Michael Parker wrote to Ryan Thompson:
I've done a little benchmarking, probably several hundred different benchmarks. I'm currently in the middle of nowhere with really bad dialup so can't elaborate much. For a quick look at some very recent benchmarks look at Bug 3331 in Bugzilla. The base case is very close to the code in 3.0.0-rc1. Bug 3331 also briefly discusses the benchmark methodology.
I had half followed that thread already, but had missed the benchmarks in the noise. Thanks for the pointer.
The short answer, keeping in mind SQL is optimized for scan operations, is:
SQL is twice as slow for learn operations.
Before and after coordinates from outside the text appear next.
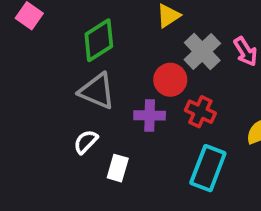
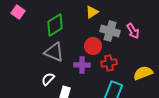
gray cross: (202, 52) -> (110, 31), turned -30
red cross: (200, 112) -> (109, 63), turned -35

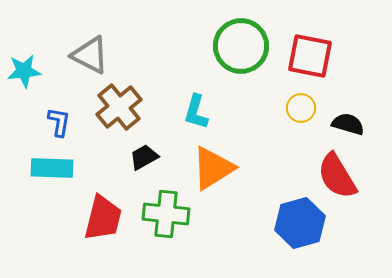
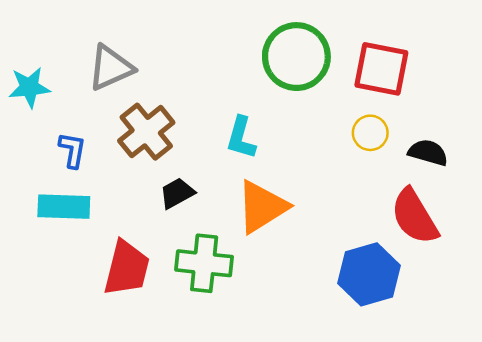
gray triangle: (90, 55) -> (111, 68), turned -51

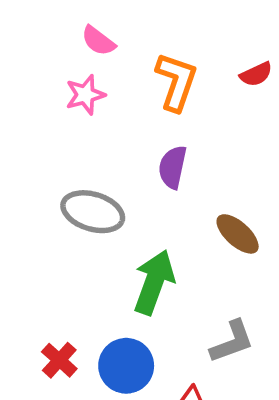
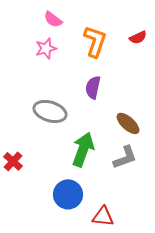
gray L-shape: (232, 342) -> (125, 157), moved
red cross: (59, 360) -> (13, 161), moved

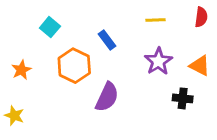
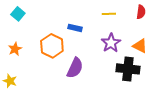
cyan square: (50, 27) -> (18, 14), moved
blue rectangle: (107, 40) -> (75, 28), turned -40
black cross: (183, 98) -> (128, 69), size x1.6

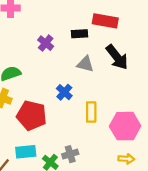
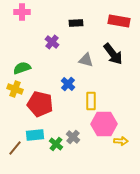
red rectangle: (105, 21) -> (119, 21), moved
black rectangle: (80, 34) -> (76, 23), moved
pink hexagon: (125, 126) -> (104, 124), moved
gray cross: (70, 154) -> (73, 137), turned -32

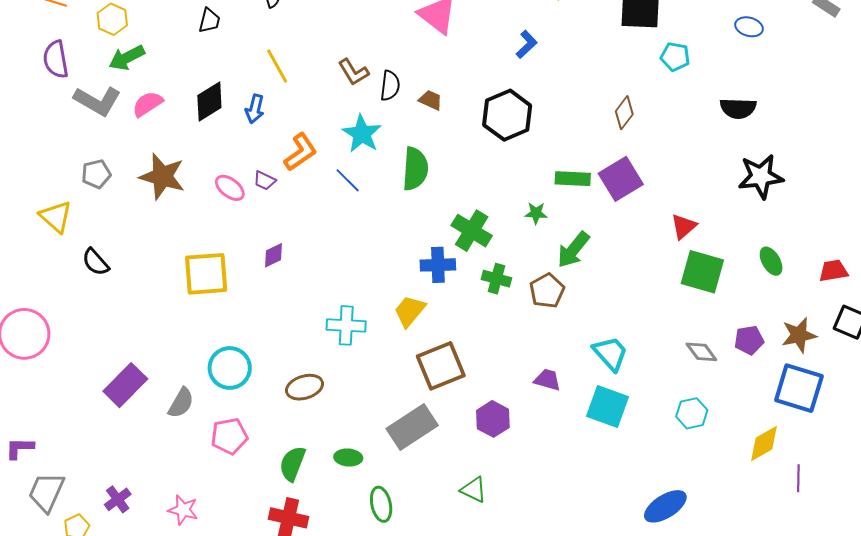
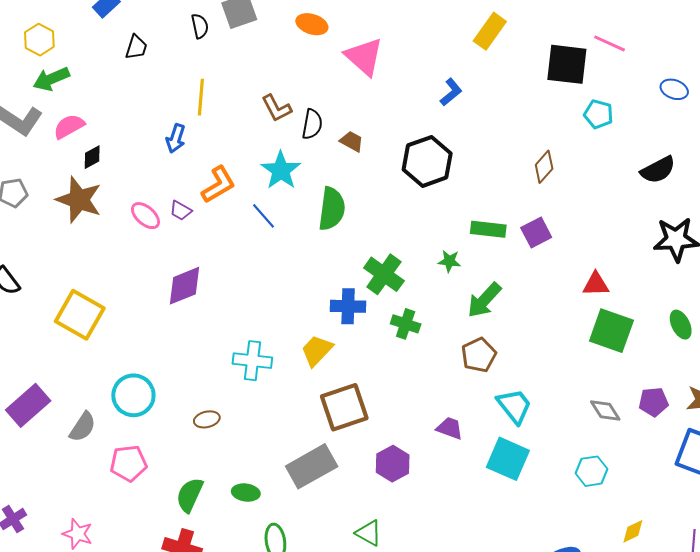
yellow line: (277, 66) -> (201, 97), turned 30
black diamond: (209, 102) -> (92, 157), moved, size x0.6
black semicircle: (738, 108) -> (658, 170), turned -33
purple square: (621, 179) -> (536, 233), size x0.7
red triangle: (684, 226) -> (596, 284), turned 36
purple diamond: (273, 255) -> (185, 286), size x1.6
yellow square: (206, 274) -> (80, 315), moved, turned 30
brown pentagon: (547, 291) -> (479, 355), moved
brown ellipse: (305, 387) -> (207, 419), size x0.7
yellow diamond: (764, 444) -> (633, 531), moved, size x0.7

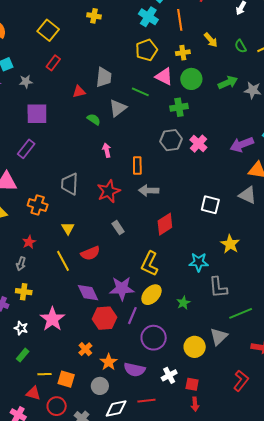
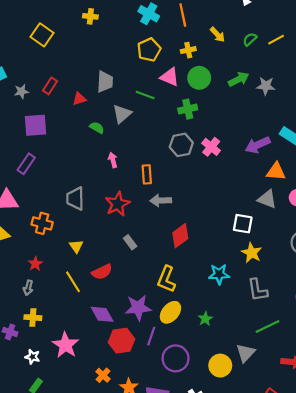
green semicircle: (240, 46) -> (250, 39), turned 80
red rectangle: (53, 63) -> (50, 86), moved
white square: (210, 205) -> (243, 224), moved
gray L-shape: (218, 287) -> (257, 290), moved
SQL is a few % faster for scanning via spamd SQL is ~7 times faster for expire SQL is pretty slow for forgetting SQL is a few % faster for scanning via spamassassin
So, that more or less agrees with what I saw, then. (Considering I only tested scanning; as that's the one that matters :-)).
I'll happily answer questions about bayes in SQL, it's not for everyone but a lot of work was put in to make it as fast and useful as possible.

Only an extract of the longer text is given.